# ACTIVITY
Where the line with "Klassensprechern, Handlungsstrategien für" appears below, start writing out lines exactly, and finish with the line with "mit einem Zusatzangebot", which is included; write out nothing else.

[Opening RECORDED DATA section]

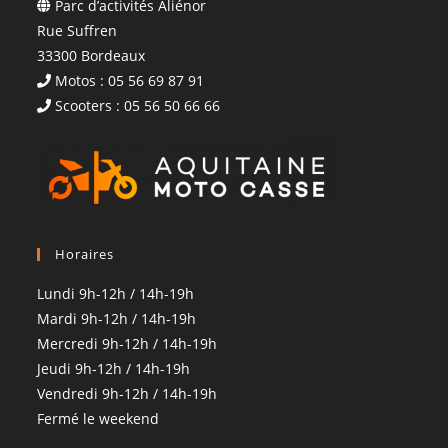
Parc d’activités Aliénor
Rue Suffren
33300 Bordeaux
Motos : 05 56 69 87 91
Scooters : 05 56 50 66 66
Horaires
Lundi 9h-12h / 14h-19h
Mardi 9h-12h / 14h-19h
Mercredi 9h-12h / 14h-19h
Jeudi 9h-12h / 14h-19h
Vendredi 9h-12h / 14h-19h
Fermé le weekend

[Closing RECORDED DATA section]
[Opening RECORDED DATA section]

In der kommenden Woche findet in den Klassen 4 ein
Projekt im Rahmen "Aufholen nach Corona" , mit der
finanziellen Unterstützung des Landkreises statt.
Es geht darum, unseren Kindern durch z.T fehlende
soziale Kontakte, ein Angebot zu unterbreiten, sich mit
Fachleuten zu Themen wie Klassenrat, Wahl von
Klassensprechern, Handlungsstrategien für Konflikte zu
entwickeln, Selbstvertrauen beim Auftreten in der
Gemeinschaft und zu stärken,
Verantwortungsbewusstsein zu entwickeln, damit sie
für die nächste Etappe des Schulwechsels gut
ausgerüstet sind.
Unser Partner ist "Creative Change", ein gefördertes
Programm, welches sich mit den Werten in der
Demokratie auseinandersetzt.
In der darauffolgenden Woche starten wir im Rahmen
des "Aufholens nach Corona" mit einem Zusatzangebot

[Closing RECORDED DATA section]
[Opening RECORDED DATA section]

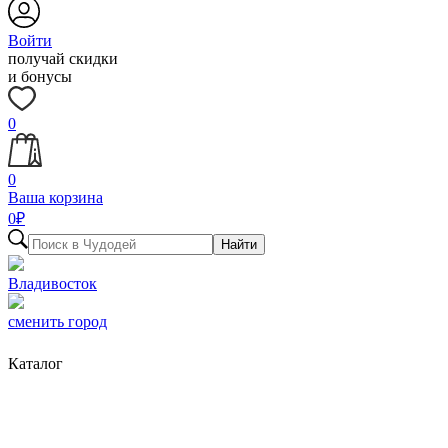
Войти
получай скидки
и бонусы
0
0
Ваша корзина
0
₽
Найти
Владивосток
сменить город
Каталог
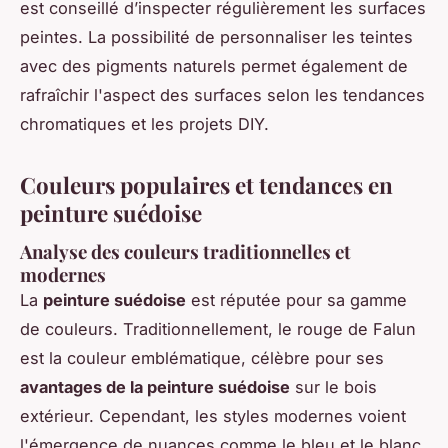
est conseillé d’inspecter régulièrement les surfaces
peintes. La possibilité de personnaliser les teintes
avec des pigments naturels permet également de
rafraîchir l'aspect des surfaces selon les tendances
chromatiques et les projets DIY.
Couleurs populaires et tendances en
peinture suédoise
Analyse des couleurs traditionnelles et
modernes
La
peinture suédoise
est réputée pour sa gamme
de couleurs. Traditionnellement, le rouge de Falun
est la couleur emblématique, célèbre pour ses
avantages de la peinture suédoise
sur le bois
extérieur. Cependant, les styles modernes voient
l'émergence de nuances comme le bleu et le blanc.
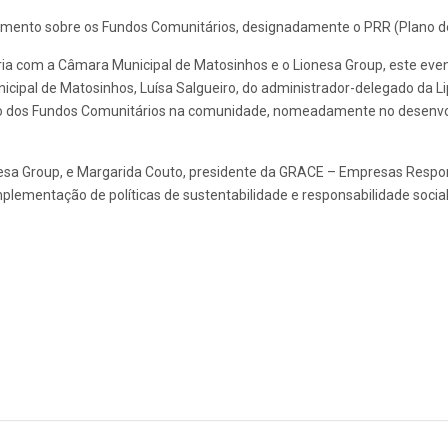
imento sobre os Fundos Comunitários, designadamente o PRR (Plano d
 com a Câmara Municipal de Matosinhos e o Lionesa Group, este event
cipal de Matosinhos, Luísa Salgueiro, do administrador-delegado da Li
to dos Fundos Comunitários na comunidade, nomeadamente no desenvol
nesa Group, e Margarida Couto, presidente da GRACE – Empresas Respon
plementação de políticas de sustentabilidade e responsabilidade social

[Closing RECORDED DATA section]

# YOUR SOLUTION
Klassensprechern, Handlungsstrategien für Konflikte zu
entwickeln, Selbstvertrauen beim Auftreten in der
Gemeinschaft und zu stärken,
Verantwortungsbewusstsein zu entwickeln, damit sie
für die nächste Etappe des Schulwechsels gut
ausgerüstet sind.
Unser Partner ist "Creative Change", ein gefördertes
Programm, welches sich mit den Werten in der
Demokratie auseinandersetzt.
In der darauffolgenden Woche starten wir im Rahmen
des "Aufholens nach Corona" mit einem Zusatzangebot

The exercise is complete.